**Given entries**
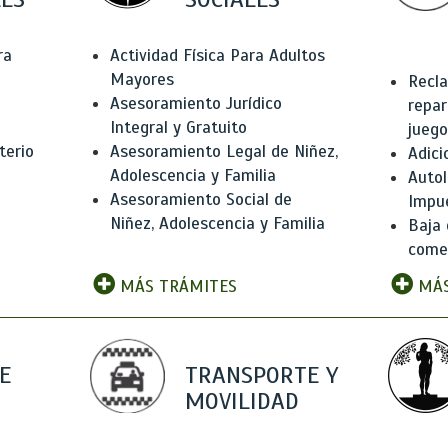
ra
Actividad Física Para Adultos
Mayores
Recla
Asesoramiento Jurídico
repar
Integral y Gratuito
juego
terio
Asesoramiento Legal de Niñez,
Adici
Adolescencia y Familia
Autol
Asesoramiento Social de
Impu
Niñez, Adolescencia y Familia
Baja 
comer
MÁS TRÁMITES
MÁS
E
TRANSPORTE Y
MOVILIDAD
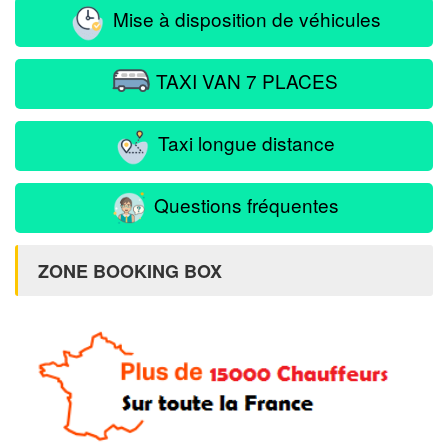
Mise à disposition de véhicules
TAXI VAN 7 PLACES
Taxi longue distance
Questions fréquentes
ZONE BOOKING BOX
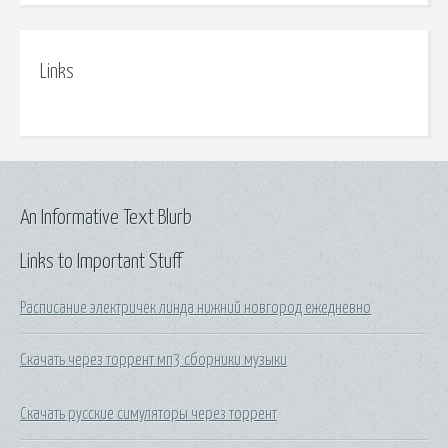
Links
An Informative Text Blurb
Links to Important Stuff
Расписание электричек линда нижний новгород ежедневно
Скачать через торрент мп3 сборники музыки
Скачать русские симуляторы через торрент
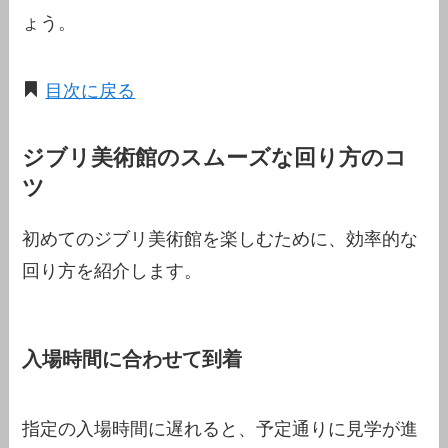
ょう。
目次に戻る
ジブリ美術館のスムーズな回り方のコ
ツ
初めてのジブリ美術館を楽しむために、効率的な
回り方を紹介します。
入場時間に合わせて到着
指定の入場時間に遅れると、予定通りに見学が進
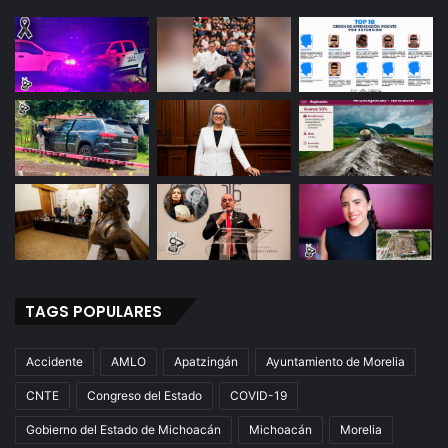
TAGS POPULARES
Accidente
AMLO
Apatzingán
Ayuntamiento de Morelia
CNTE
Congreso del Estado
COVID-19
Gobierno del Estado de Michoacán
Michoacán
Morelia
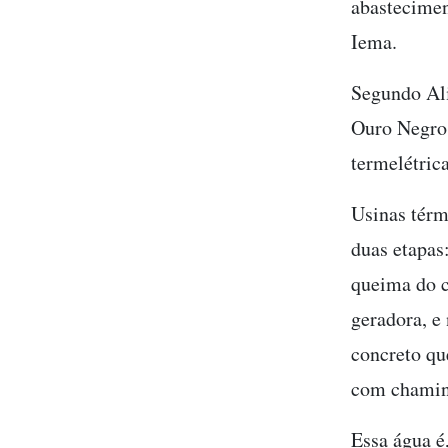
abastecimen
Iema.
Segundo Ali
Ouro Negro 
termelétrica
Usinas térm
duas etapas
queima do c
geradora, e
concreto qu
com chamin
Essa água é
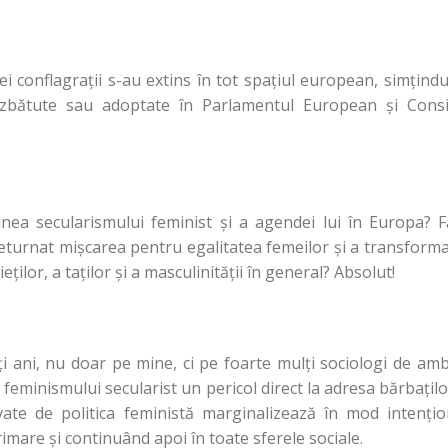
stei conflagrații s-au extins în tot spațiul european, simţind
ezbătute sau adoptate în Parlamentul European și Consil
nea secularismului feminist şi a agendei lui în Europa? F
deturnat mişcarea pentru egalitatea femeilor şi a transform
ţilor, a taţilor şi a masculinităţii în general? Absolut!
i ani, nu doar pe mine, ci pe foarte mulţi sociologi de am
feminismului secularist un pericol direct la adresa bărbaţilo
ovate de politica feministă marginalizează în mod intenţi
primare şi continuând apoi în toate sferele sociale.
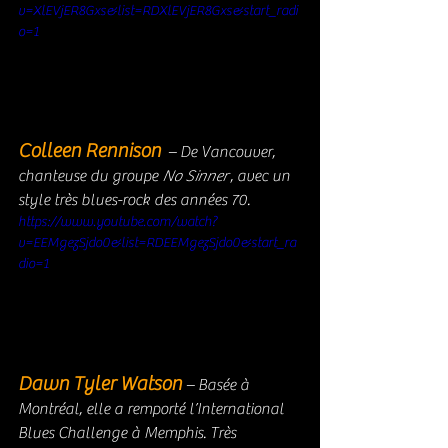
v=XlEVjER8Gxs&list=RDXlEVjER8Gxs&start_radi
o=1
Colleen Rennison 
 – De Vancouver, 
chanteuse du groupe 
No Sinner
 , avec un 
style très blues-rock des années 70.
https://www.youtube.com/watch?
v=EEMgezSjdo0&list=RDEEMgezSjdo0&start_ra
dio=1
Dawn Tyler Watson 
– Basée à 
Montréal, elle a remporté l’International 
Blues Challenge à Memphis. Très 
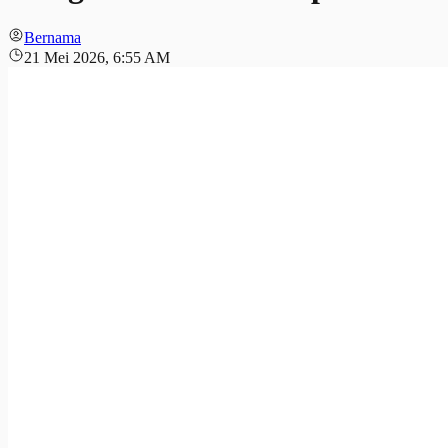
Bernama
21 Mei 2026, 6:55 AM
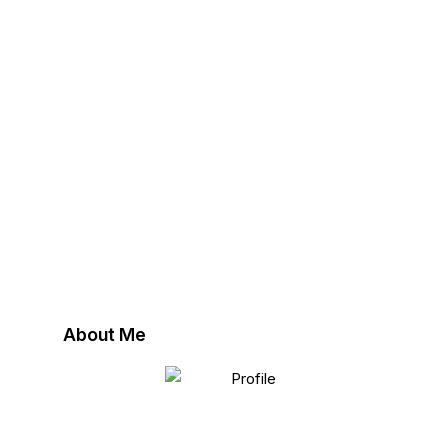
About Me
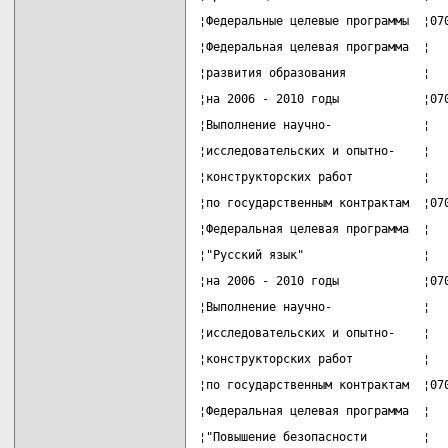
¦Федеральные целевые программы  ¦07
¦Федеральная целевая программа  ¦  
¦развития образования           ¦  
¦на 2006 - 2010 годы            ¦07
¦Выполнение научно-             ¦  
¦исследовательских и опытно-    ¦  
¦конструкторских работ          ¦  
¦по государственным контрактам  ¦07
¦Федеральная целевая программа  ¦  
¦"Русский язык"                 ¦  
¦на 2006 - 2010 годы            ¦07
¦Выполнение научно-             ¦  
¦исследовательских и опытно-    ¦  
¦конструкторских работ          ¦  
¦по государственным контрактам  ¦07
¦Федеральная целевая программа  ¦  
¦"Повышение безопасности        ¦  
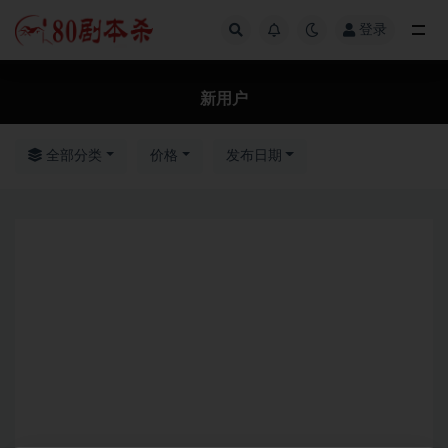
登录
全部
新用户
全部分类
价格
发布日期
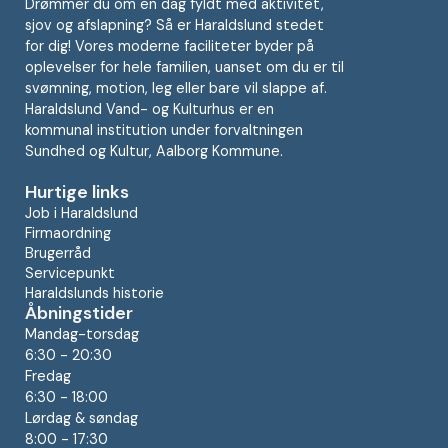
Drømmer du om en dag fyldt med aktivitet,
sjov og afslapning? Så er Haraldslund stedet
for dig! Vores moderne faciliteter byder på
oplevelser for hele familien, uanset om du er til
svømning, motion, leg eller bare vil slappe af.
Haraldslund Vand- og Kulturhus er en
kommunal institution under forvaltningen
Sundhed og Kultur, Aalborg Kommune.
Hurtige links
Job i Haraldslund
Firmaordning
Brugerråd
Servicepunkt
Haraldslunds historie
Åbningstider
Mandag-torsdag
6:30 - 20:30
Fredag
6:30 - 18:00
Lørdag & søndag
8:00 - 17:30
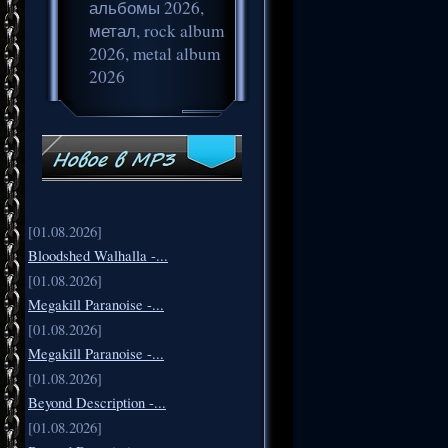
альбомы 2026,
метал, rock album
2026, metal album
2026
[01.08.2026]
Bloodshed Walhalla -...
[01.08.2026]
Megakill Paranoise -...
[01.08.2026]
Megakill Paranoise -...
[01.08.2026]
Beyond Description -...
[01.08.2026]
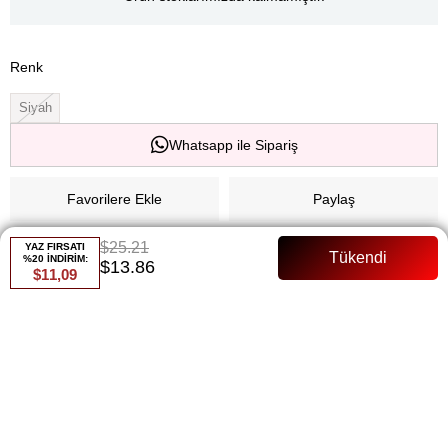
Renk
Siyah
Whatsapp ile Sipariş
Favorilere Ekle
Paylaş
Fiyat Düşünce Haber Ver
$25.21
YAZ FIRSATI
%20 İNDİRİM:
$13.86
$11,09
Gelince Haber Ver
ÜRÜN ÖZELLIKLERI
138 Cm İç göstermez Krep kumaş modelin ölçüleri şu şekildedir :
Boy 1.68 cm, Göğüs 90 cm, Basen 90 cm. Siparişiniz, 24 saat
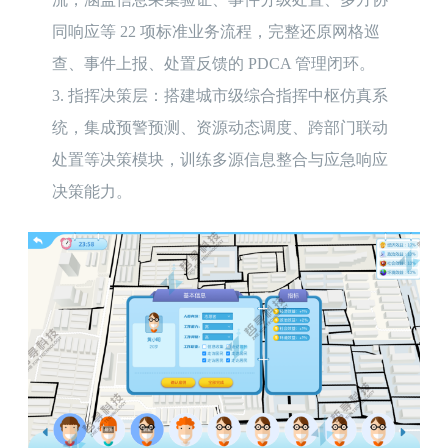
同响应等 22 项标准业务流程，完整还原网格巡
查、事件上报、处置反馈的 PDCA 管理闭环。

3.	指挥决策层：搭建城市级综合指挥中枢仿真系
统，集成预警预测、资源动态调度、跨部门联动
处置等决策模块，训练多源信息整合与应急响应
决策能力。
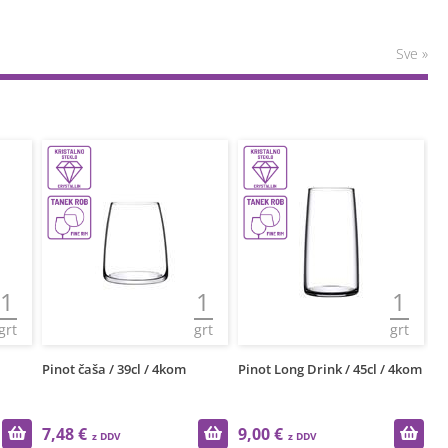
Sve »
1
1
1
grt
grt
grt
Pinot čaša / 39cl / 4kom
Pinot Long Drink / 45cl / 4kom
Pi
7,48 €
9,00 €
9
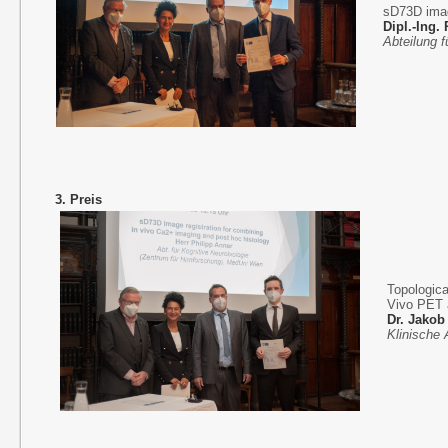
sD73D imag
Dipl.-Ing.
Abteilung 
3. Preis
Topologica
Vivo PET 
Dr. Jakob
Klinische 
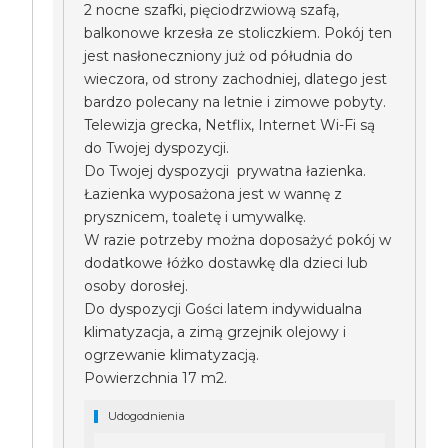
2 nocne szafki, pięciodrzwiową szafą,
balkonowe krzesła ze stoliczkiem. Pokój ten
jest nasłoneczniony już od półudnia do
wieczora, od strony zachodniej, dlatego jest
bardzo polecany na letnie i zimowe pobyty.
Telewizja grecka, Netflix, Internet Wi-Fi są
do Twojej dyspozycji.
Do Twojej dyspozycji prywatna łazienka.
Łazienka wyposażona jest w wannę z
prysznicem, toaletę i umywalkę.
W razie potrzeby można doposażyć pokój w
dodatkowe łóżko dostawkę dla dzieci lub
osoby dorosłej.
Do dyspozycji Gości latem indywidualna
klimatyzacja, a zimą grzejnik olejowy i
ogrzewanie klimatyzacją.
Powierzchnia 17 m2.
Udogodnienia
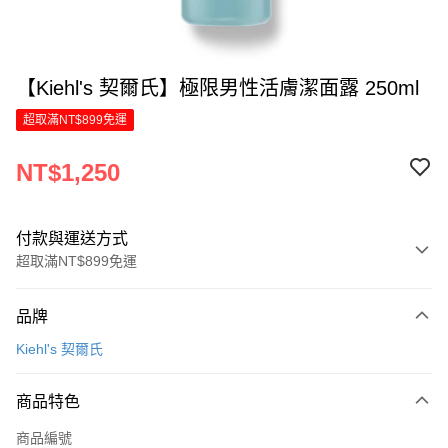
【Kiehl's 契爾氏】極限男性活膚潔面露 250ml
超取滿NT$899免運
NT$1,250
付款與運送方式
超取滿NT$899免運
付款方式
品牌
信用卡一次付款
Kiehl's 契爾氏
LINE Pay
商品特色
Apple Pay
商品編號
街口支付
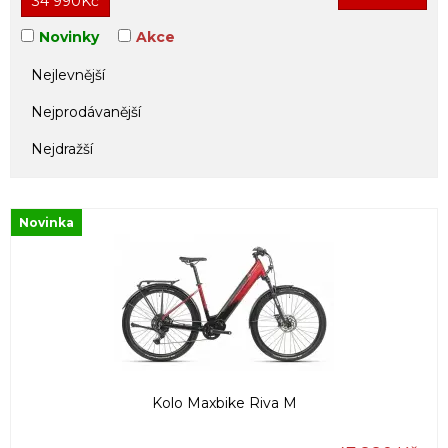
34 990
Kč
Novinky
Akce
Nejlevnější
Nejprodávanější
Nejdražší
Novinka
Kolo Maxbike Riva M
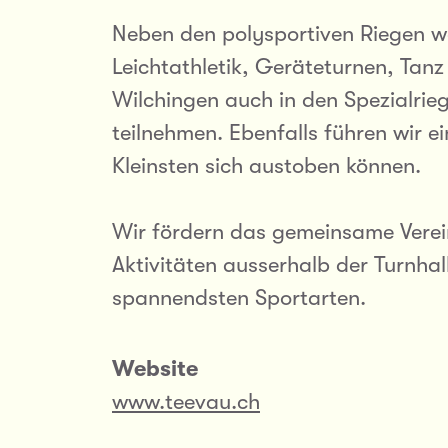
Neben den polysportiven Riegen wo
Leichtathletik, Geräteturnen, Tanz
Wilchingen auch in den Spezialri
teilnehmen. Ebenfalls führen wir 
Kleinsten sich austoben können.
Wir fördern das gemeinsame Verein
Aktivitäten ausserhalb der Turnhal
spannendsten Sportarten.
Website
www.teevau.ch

**What you have to do**
Write the number of lines above that contain the string "rock", and nothing besides.

**Task answer**
2